Occurrence: In many pig rearing countries.
Age affected: All ages can be colonised.
Causes: Methicillin – resistant Staphylococcus aureus (MRSA).
Effects: Colonisation alone does not cause disease in pigs, but it may be present in abscesses, osteomyelitis and skin disease. Pig colonisation is of great public health importance.
Methicillin-resistant Staphylococcus Aureus (MRSA)
Occurrence: In many pig rearing countries.
The parent species, Staphylococcus aureus, is an occasional cause of abscesses, arthritis, osteomyelitis, mastitis and skin conditions in pigs. MRSA can be isolated from the same conditions and sites. The strain present in the pig is mostly CC/ST 398, one of a group of Livestock-Associated MRSA (LA-MRSA) found in farm animals and is indistinguishable in culture from the antibiotic sensitive strains until its sensitivity to antibiotic is determined when it is found to be resistant to methicillin.
The strain carries both the nuc and mec genes unlike the sensitive members of the species. Its resistance to antimicrobials is the reason for its importance in the pig and key to its relevance in public health, where humans infected with LA-MRSA may develop wound and skin infections which are difficult to treat.
MRSA is present on the skin and in the nasal passages of clinically normal pigs on an infected farm and is shed in nasal secretions and skin scales.
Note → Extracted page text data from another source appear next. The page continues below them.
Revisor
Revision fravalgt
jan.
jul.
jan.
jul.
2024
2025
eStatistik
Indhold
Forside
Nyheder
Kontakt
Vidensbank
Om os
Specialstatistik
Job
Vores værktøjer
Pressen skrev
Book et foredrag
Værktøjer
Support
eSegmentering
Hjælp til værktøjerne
It survives drying and can be found in dust, as an aerosol in dusty premises, on clothing and on pen furniture. It may be transmitted to piglets from the sow vagina or skin at birth, by contact with colonised pigs and from contaminated pen furniture, vehicles and clothing and hands of workers. Movement of the organism between farms is mainly by the movement of colonised pigs and contaminated vehicles and clothing but temporarily – colonised humans could also be sources of infection. Aerosol transmission for 300 m has been demonstrated, but the importance of this route is not known.
Contact with colonised pigs can result in humans being colonised, and the organism can also be found on meat intended for human consumption.
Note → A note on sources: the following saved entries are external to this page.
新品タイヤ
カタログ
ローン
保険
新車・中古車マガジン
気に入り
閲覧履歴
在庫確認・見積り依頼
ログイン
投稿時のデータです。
Colonisation does not give rise to any disease in most cases. Those clinical signs that occur are the same as those seen in infections with antimicrobial-sensitive S. aureus, and only laboratory demonstration can confirm that MRSA is present, rather than the sensitive variant. The clinical conditions in which it has been found include swollen ears, skin lesions, umbilical abscesses, subcutaneous abscesses, foot lesions, arthritis, osteomyelitis, mastitis metritis and vegetative endocarditis. It has been found in enteritis, but it is not clear whether it can cause it.
Staphylococcal infections can be suspected when exudative epidermitis is seen (usually S. hyicus) and when abscesses filled with creamy pus are found. The presence of a staphylococcus can be seen microscopically in samples, but in most cases, its identification follows bacterial culture. Only after further cultural or PCR examination, can it be confirmed as S. aureus. PCR for the mec gene or antibiotic sensitivity testing reveal it as MRSA. It can then be typed as an LA-MRSA. Surveys can be carried out using selective media or PCR testing for MRSA on nasal, vaginal or skin swabs.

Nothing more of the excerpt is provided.